Lebensprall und mit großer Kraft interpretiert
Gardiners Ziel ist aber keineswegs ein lieblicher Gesamteindruck, sein Mendelssohn kommt lebensprall und mit großer Kraft daher, zupackend, dass die Funken sprühen, und das durchaus nicht mit reduzierter Lautstärke.
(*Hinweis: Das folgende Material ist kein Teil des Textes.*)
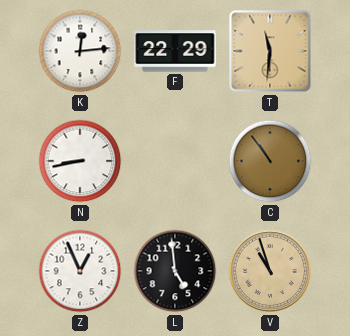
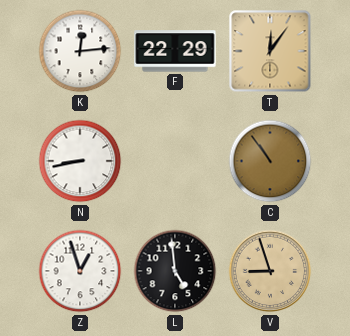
T: 11:31 -> 12:06
Z: 12:56 -> 12:57
V: 10:57 -> 8:57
Das führt hier und da zu hochexpressiven Momenten, was sicher fasziniert, an anderen Stellen gerät dann aber das Geheimnisvolle, das Flirrende in Mendelssohns Musik arg in den Hintergrund – da fehlen die mystischen, die fantastischen und überirdischen Dimensionen des „Sommernachtstraums“.
Dreingaben zur „Schottischen“ sind die Hebriden-Ouvertüre (komponiert 1829-33), der Gardiner und das London Symphony Orchestra geradezu impressionistische Klangfarbenspiele abgewinnen, und Schumanns Klavierkonzert a-Moll (1840-45), gespielt von Maria João Pires – ein bedächtige, in Klangfarben schwelgende, großartige Aufnahme und eine fesselnd dichte Interaktion zwischen Solistin und Orchester. Die Videoaufnahme enthält übrigens auch noch Pires’ feine Zugabe: „Der Vogel als Prophet“ aus Schumanns „Waldszenen“.
Als zweite Veröffentlichung des Mendelssohn-Zyklus mit Gardiner und dem LSO ist die 5. Symphonie erschienen – als „Reformations-Symphonie“ betitelt und geschrieben 1829 für die 300-Jahr-Feier der Augsburger Konfession, aber nicht aufgeführt, weil die Feiern wegen der Unruhen im Gefolge der französischen Julirevolution des Jahres 1830. Eigentlich ist sie in der Reihenfolge des Komponierens die zweite symphonische Arbeit Mendelsohns, ihre Zählziffer aber trägt sie, weil sie als seine 5. im Druck erschien. Uraufgeführt wurde sie schließlich 1832 in Berlin.
Mendelssohn führt in dieser Symphonie den Aufbruch der Reformation vor Ohren, das lustvolle Aufblühen der Diskussion unterschiedlicher Meinungen. 1829 war für ihn außerdem das Jahr seiner Wiederaufführung von Bachs „Matthäus-Passion“. In seiner Symphonie zitiert aus dem gregorianischen „Magnificat“ und – wiedererkennbar für alle Dresdner und alle Wagner-Fans – aus dem „Dresdner Amen“, die aus der Messe der Dresdner Hofkapelle stammt. Eine kurze Sequenz von offenbar hoher Anziehungskraft, die neben Mendelssohn auch von Brucker in seiner 3. und Mahler im Schlusssatz seiner 1. Symphonie verwendet wurden. Richard Wagner hat sie weihevoll in seinen „Parsifal“ eingebaut, dort ist sie das Leitmotiv für den Gral.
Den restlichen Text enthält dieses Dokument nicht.